**Exercise instructions**
Give back the entries exactly as they read, leaving each image out.

**Given entries**

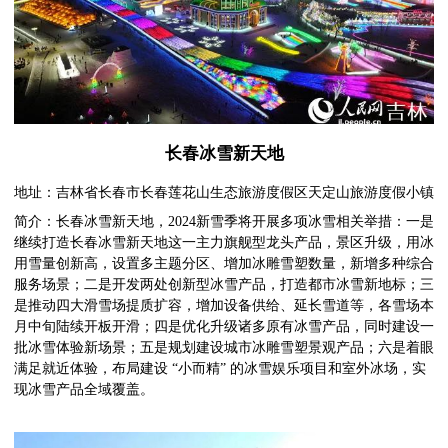
长春冰雪新天地
地址：吉林省长春市长春莲花山生态旅游度假区天定山旅游度假小镇
简介：长春冰雪新天地，2024新雪季将开展多项冰雪相关举措：一是
继续打造长春冰雪新天地这一主力旗舰型龙头产品，景区升级，用冰
用雪量创新高，设置多主题分区、增加冰雕雪塑数量，新增多种综合
服务场景；二是开发两处创新型冰雪产品，打造都市冰雪新地标；三
是推动四大滑雪场提质扩容，增加设备供给、延长雪道等，各雪场本
月中旬陆续开板开滑；四是优化升级诸多原有冰雪产品，同时建设一
批冰雪体验新场景；五是规划建设城市冰雕雪塑景观产品；六是着眼
满足就近体验，布局建设 “小而精” 的冰雪娱乐项目和室外冰场，实
现冰雪产品全域覆盖。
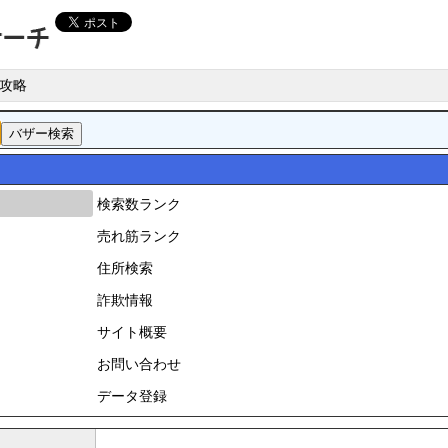
攻略
検索数ランク
売れ筋ランク
住所検索
詐欺情報
サイト概要
お問い合わせ
データ登録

**Answer box**
长春冰雪新天地
地址：吉林省长春市长春莲花山生态旅游度假区天定山旅游度假小镇
简介：长春冰雪新天地，2024新雪季将开展多项冰雪相关举措：一是
继续打造长春冰雪新天地这一主力旗舰型龙头产品，景区升级，用冰
用雪量创新高，设置多主题分区、增加冰雕雪塑数量，新增多种综合
服务场景；二是开发两处创新型冰雪产品，打造都市冰雪新地标；三
是推动四大滑雪场提质扩容，增加设备供给、延长雪道等，各雪场本
月中旬陆续开板开滑；四是优化升级诸多原有冰雪产品，同时建设一
批冰雪体验新场景；五是规划建设城市冰雕雪塑景观产品；六是着眼
满足就近体验，布局建设 “小而精” 的冰雪娱乐项目和室外冰场，实
现冰雪产品全域覆盖。
攻略
検索数ランク
売れ筋ランク
住所検索
詐欺情報
サイト概要
お問い合わせ
データ登録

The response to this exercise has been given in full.